あみやたかしさん
2024年度南日本文学賞(南日本新聞社主催)の選考会が1日、鹿児島市の南日本新聞会館であり、小説・文芸評論部門は、同市の飲食業、あみやたかし(本名・網屋崇)さん(51)の小説「真夏の変態」、詩部門は、熊本市の自営業、広底友里恵さん(38)=鹿児島市出身=の「二度寝ほか」12編に決まった。
芥川賞作家の青来有一、町田康の両氏と詩人の三角みづ紀氏(同市出身)が審査した。小説44編と詩16編から絞られた小説、詩各3編について、部門ごとに各委員がそれぞれの観点から1点ずつ批評、討議した。
あみやさんの小説は、高校野球経験者の中年男性が主人公。怪しげな薬を服用し、母の死やバイトの不採用などが重なる中、転落していく狂気のさまを現実と妄想を交錯させユーモラスに描く。
「現実と妄想の絶妙なバランスを作り出す言葉の機能を心得ている。不思議な迫力がある」「とっぴな内容や人物の存在理由がきちんと書かれている。面白い」と称賛され、満場一致で選ばれた。
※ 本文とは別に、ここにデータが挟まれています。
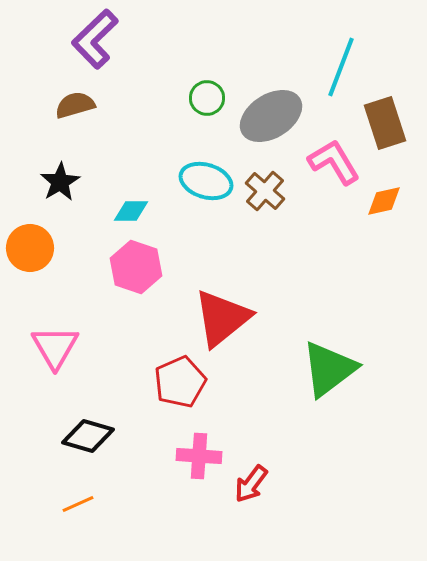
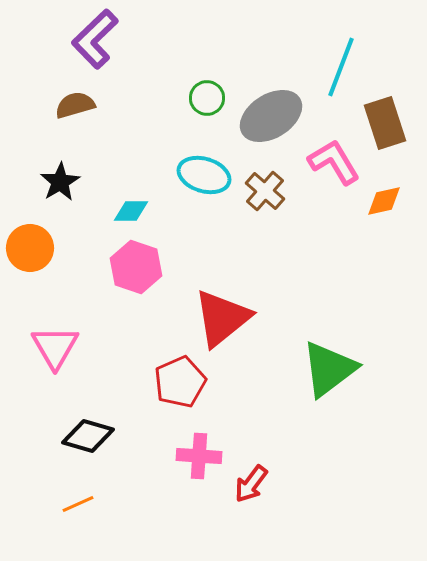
cyan ellipse: moved 2 px left, 6 px up
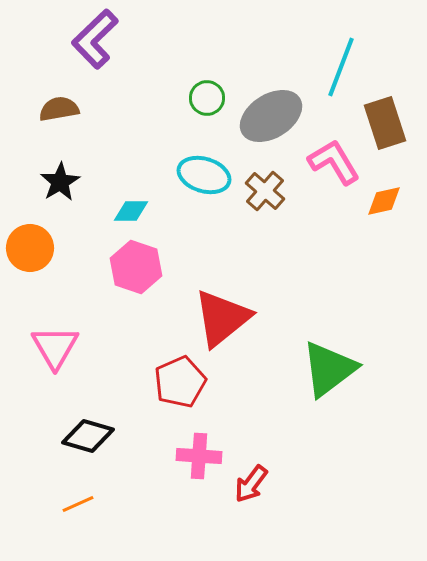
brown semicircle: moved 16 px left, 4 px down; rotated 6 degrees clockwise
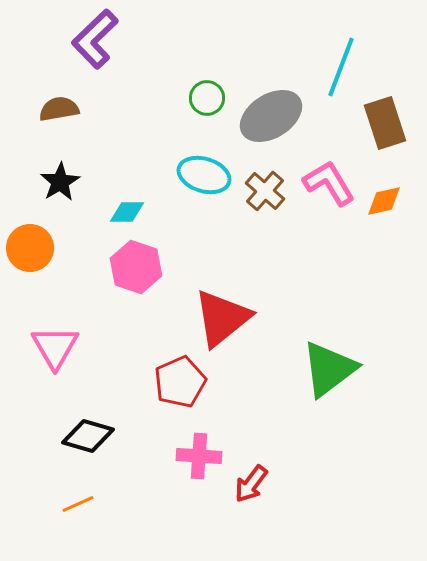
pink L-shape: moved 5 px left, 21 px down
cyan diamond: moved 4 px left, 1 px down
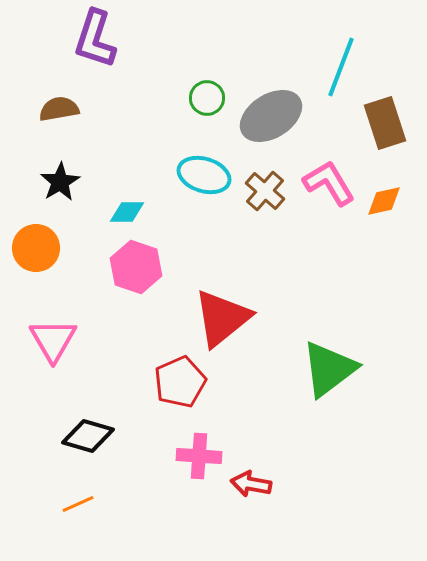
purple L-shape: rotated 28 degrees counterclockwise
orange circle: moved 6 px right
pink triangle: moved 2 px left, 7 px up
red arrow: rotated 63 degrees clockwise
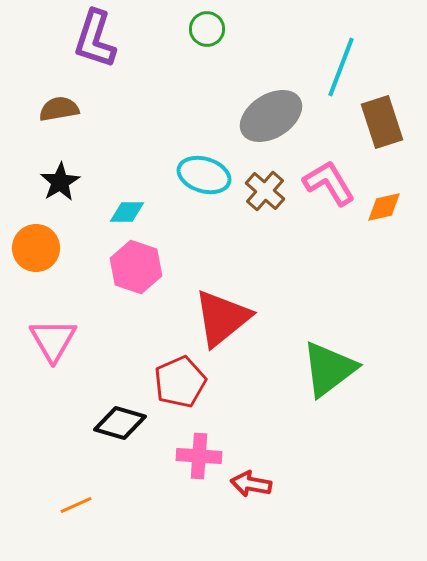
green circle: moved 69 px up
brown rectangle: moved 3 px left, 1 px up
orange diamond: moved 6 px down
black diamond: moved 32 px right, 13 px up
orange line: moved 2 px left, 1 px down
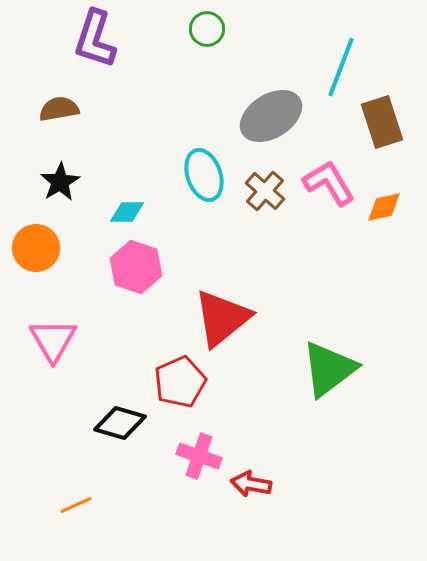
cyan ellipse: rotated 54 degrees clockwise
pink cross: rotated 15 degrees clockwise
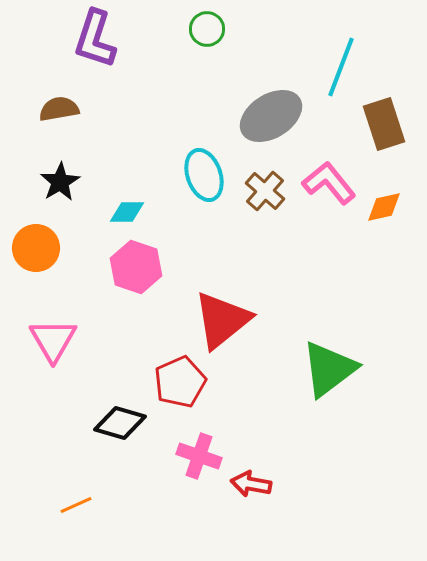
brown rectangle: moved 2 px right, 2 px down
pink L-shape: rotated 8 degrees counterclockwise
red triangle: moved 2 px down
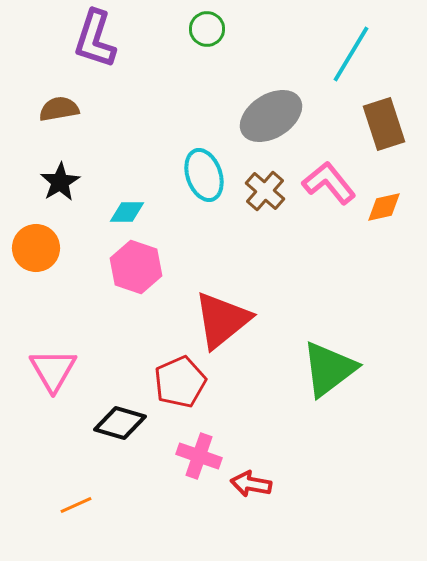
cyan line: moved 10 px right, 13 px up; rotated 10 degrees clockwise
pink triangle: moved 30 px down
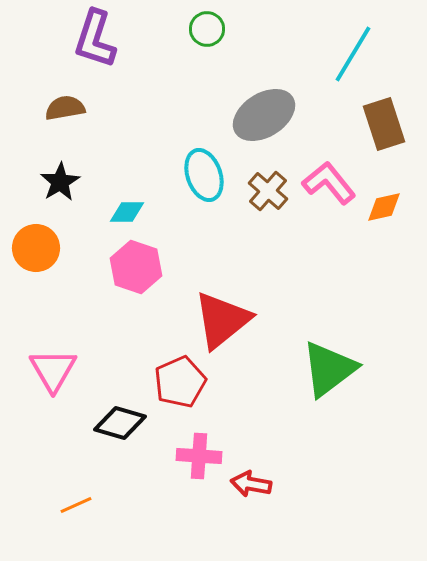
cyan line: moved 2 px right
brown semicircle: moved 6 px right, 1 px up
gray ellipse: moved 7 px left, 1 px up
brown cross: moved 3 px right
pink cross: rotated 15 degrees counterclockwise
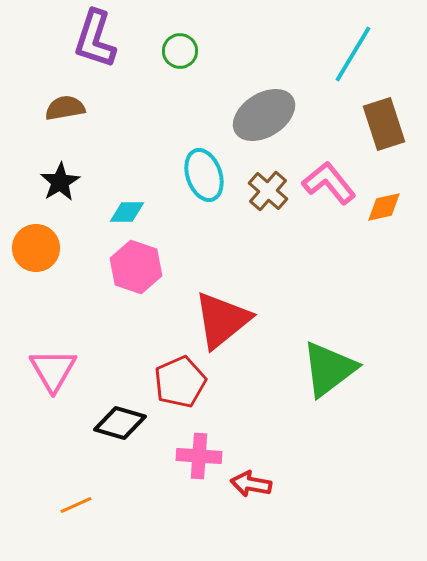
green circle: moved 27 px left, 22 px down
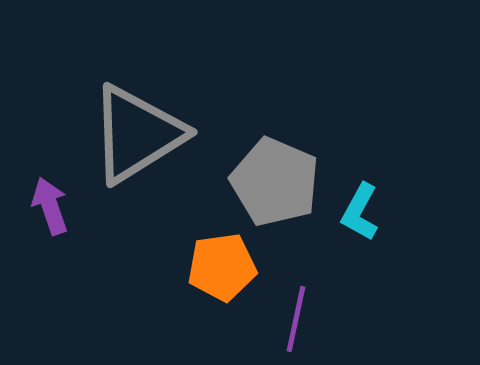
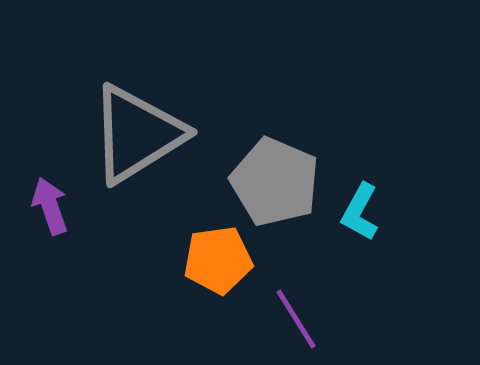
orange pentagon: moved 4 px left, 7 px up
purple line: rotated 44 degrees counterclockwise
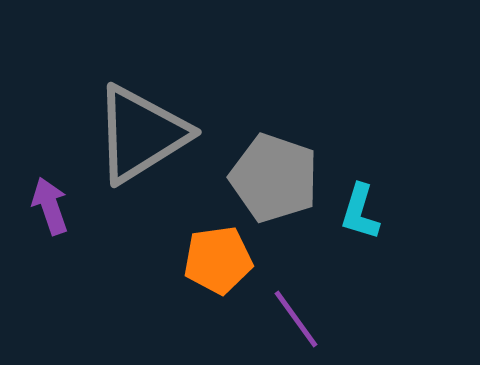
gray triangle: moved 4 px right
gray pentagon: moved 1 px left, 4 px up; rotated 4 degrees counterclockwise
cyan L-shape: rotated 12 degrees counterclockwise
purple line: rotated 4 degrees counterclockwise
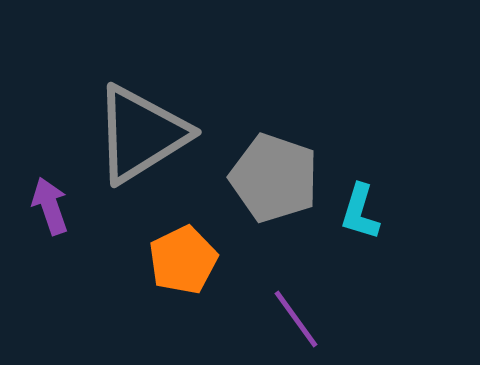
orange pentagon: moved 35 px left; rotated 18 degrees counterclockwise
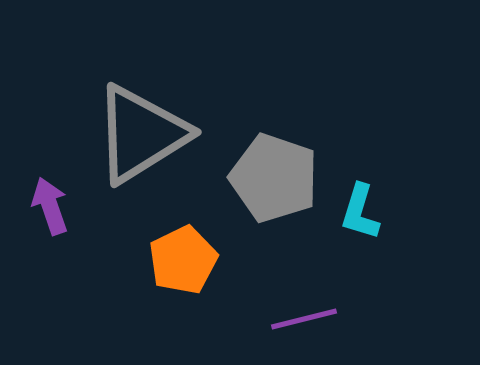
purple line: moved 8 px right; rotated 68 degrees counterclockwise
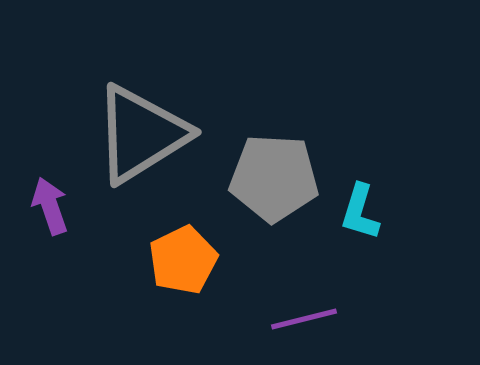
gray pentagon: rotated 16 degrees counterclockwise
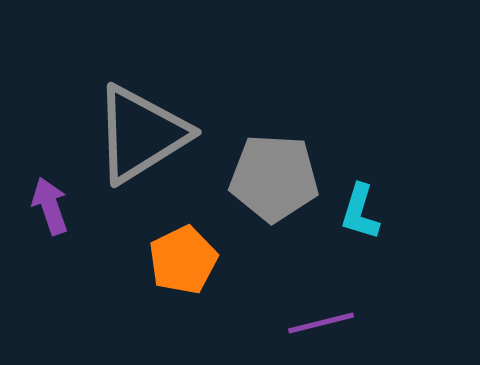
purple line: moved 17 px right, 4 px down
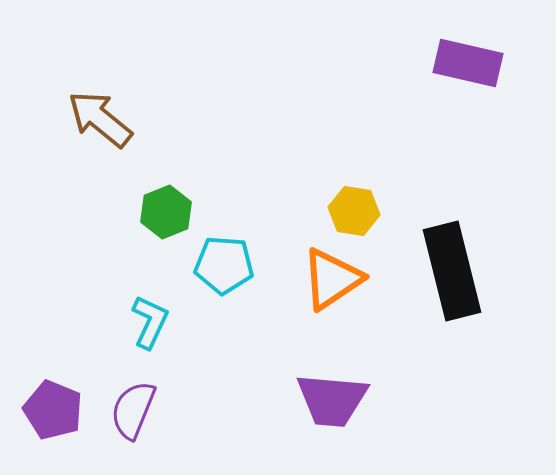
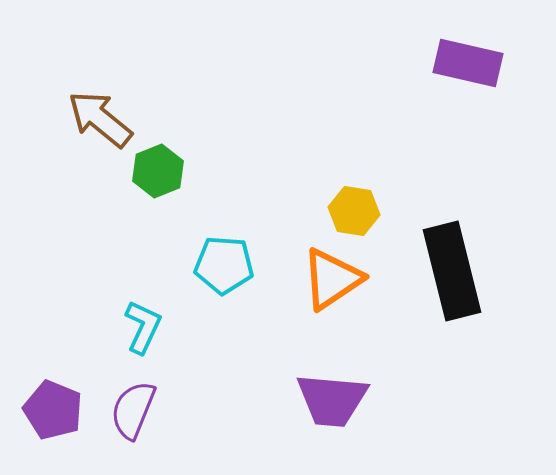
green hexagon: moved 8 px left, 41 px up
cyan L-shape: moved 7 px left, 5 px down
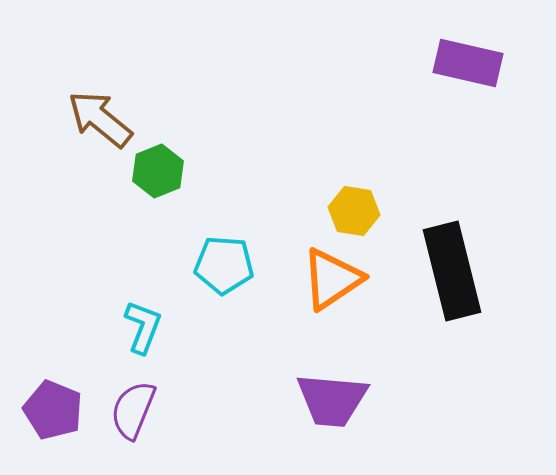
cyan L-shape: rotated 4 degrees counterclockwise
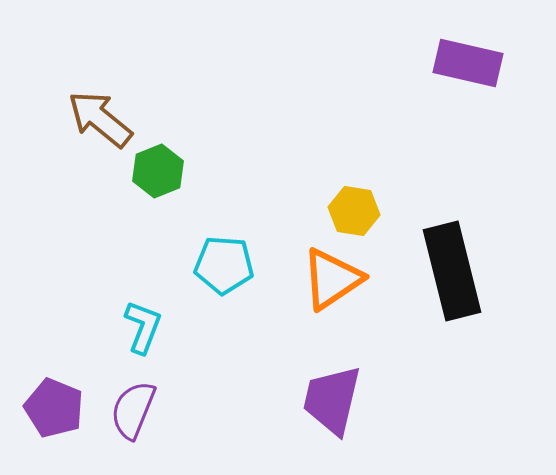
purple trapezoid: rotated 98 degrees clockwise
purple pentagon: moved 1 px right, 2 px up
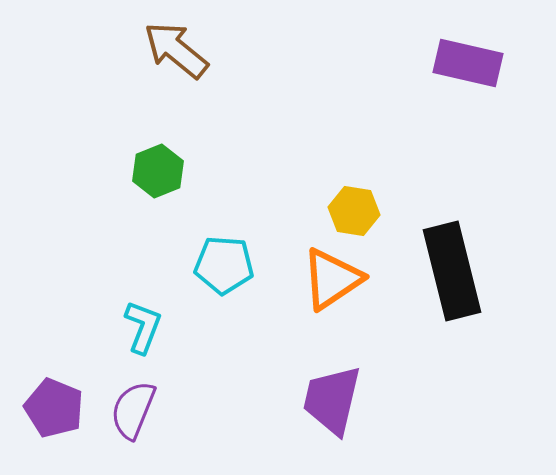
brown arrow: moved 76 px right, 69 px up
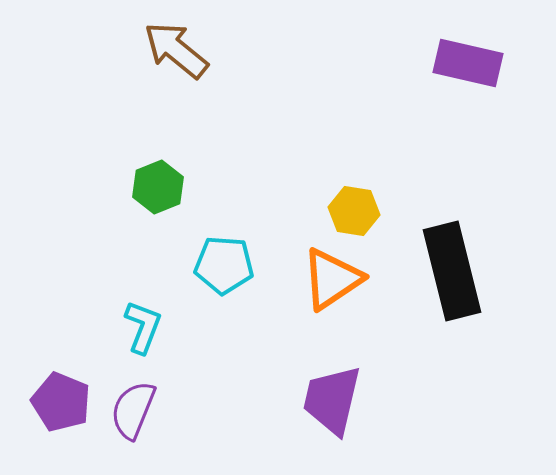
green hexagon: moved 16 px down
purple pentagon: moved 7 px right, 6 px up
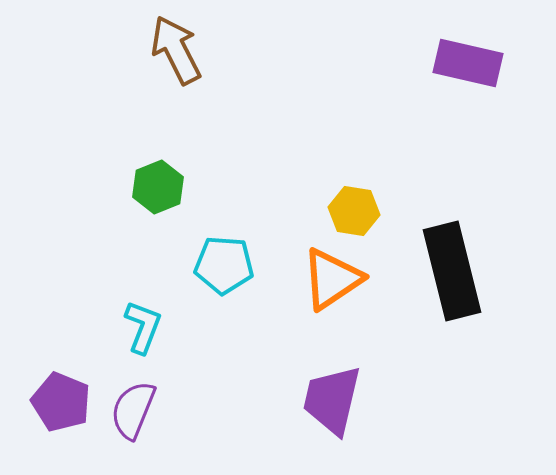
brown arrow: rotated 24 degrees clockwise
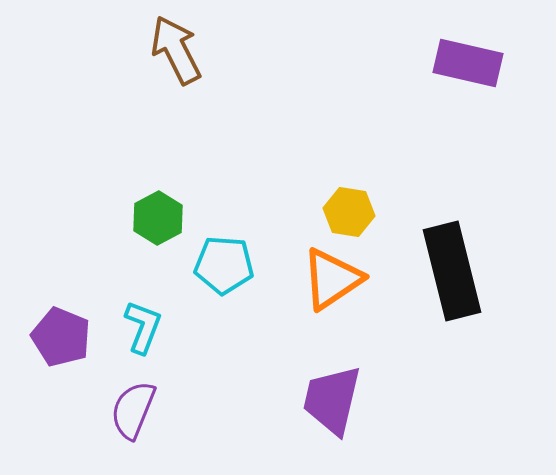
green hexagon: moved 31 px down; rotated 6 degrees counterclockwise
yellow hexagon: moved 5 px left, 1 px down
purple pentagon: moved 65 px up
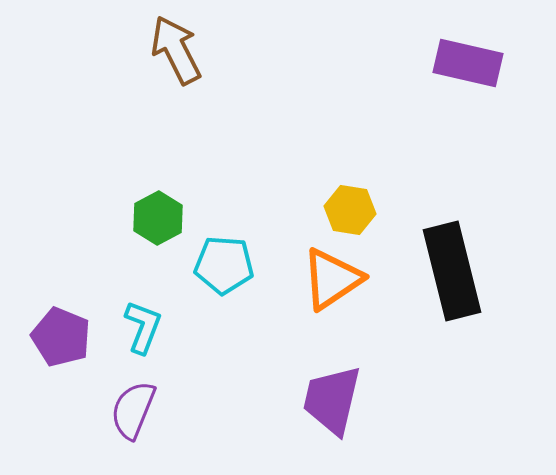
yellow hexagon: moved 1 px right, 2 px up
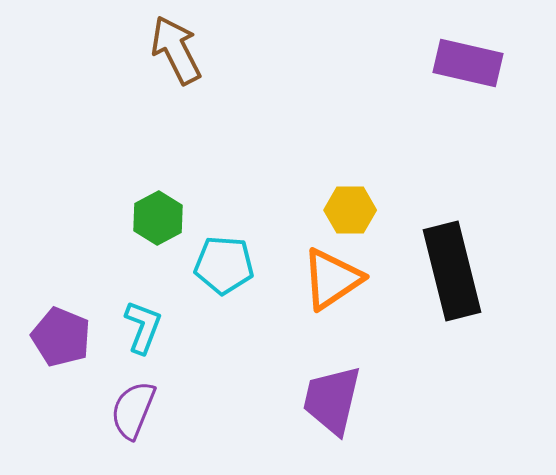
yellow hexagon: rotated 9 degrees counterclockwise
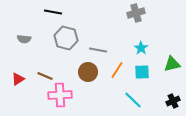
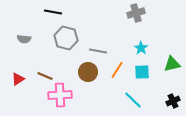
gray line: moved 1 px down
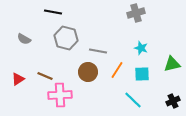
gray semicircle: rotated 24 degrees clockwise
cyan star: rotated 16 degrees counterclockwise
cyan square: moved 2 px down
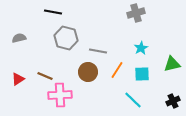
gray semicircle: moved 5 px left, 1 px up; rotated 136 degrees clockwise
cyan star: rotated 24 degrees clockwise
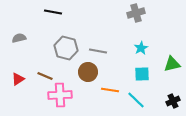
gray hexagon: moved 10 px down
orange line: moved 7 px left, 20 px down; rotated 66 degrees clockwise
cyan line: moved 3 px right
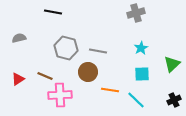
green triangle: rotated 30 degrees counterclockwise
black cross: moved 1 px right, 1 px up
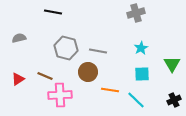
green triangle: rotated 18 degrees counterclockwise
広底さんの詩は、「荒削りだが魅力的な不完全さがある。もっと作品を読んでみたい」「面白い部分がちりばめられている」と評価された。
あみやさんは「コロナ禍で自分を見つめ直した時に思ったことを格好をつけずに書いた。認められてうれしい」。広底さんは「以前、選考会で受けた厳しい指摘を糧に書き続けてきた。信じられない」と喜びを語った。
01年から公開してきた選考会は、20年以上を経て「一定の役割を果たした」と判断し、今回から非公開で実施した。贈賞式は3月下旬、鹿児島市の南日本新聞会館である。